僕は彼がスケベだということ以外なにも知らないかもしれない。

とにかく巨乳な女性のことを好きだったり、DMで出会ったファンと付き合ったり、エロ漫画雑誌でコラムの連載を持っていたり、その雑誌のイベントでお客さんの前でエロ漫画を朗読したりと、ガクに関する情報はすべてこういった類のものばかり。なにかふたりの思い出はないか振り返ってみると、すぐにあのワンルームに辿り着いてしまう。

このままではガクのマイナスプロモーションになりかねないと危惧していたところ、たまたま収録の一週間前に仕事で一緒だったのでなにか僕に発表できる情報はないか本人に聞いたら、

「最近は夜になるとグラビアアイドルのイメージビデオを流しながら寝落ちしてるよ」

やはりスケベだった。その後追加で「ふるさと納税の返礼品でエナジードリンクを選んだ」という話も教えてくれたが、もう彼が言うとそれもスケベなんじゃないかと思えてくる。

結局手札にスケベのカードが増えただけで本番に臨むこととなり、どうなることやらと思っていたのだが、いざ収録が始まると出るわ出るわ色とりどりのスケベエピソード。僕のがかわいく思えるような強烈な話が当たり前のように飛び交っており、その回の主役とは思えないくらい終始慌てふためいていた。本当にガクは虐められ映えするというか、追い詰められるほどに現場が盛り上がっていく、そんな星の元に生まれていると再確認した。

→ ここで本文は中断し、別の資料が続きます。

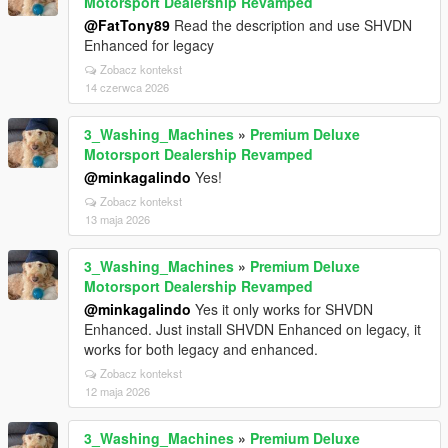
Motorsport Dealership Revamped
@FatTony89
Read the description and use SHVDN
Enhanced for legacy
Zobacz kontekst
14 czerwca 2026
3_Washing_Machines
»
Premium Deluxe
Motorsport Dealership Revamped
@minkagalindo
Yes!
Zobacz kontekst
13 maja 2026
3_Washing_Machines
»
Premium Deluxe
Motorsport Dealership Revamped
@minkagalindo
Yes it only works for SHVDN
Enhanced. Just install SHVDN Enhanced on legacy, it
works for both legacy and enhanced.
Zobacz kontekst
12 maja 2026
3_Washing_Machines
»
Premium Deluxe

そんな中、その様子を見守っていた加地プロデューサーがおもむろに「この回、地上波で流してもいいけどどうする?」というカンペをガクに出した。これは僕が出た『ハガキ職人芸人』で起きたCLUBから地上波への奇跡の昇格と同じパターンである。

メイン回が地上波で放送される大チャンスにガクはその場を立ち上がり、長考の末、決意を固めた表情でこう言った。

「CLUBで続けましょう」

スケベと賢明は両立するらしい。


森本晋太郎
●もりもと・しんたろう…1990年1月9日生まれ、東京都出身。お笑いトリオ「トンツカタン」のツッコミ担当。プロダクション人力舎のお笑い養成所・スクールJCA21期を経て、現在はテレビやラジオで活躍中。趣味でもあるツッコミに特化したYouTubeチャンネル「タイマン森本」も好評。初の書籍「ツッコミのお作法」(KADOKAWA刊)も好評販売中!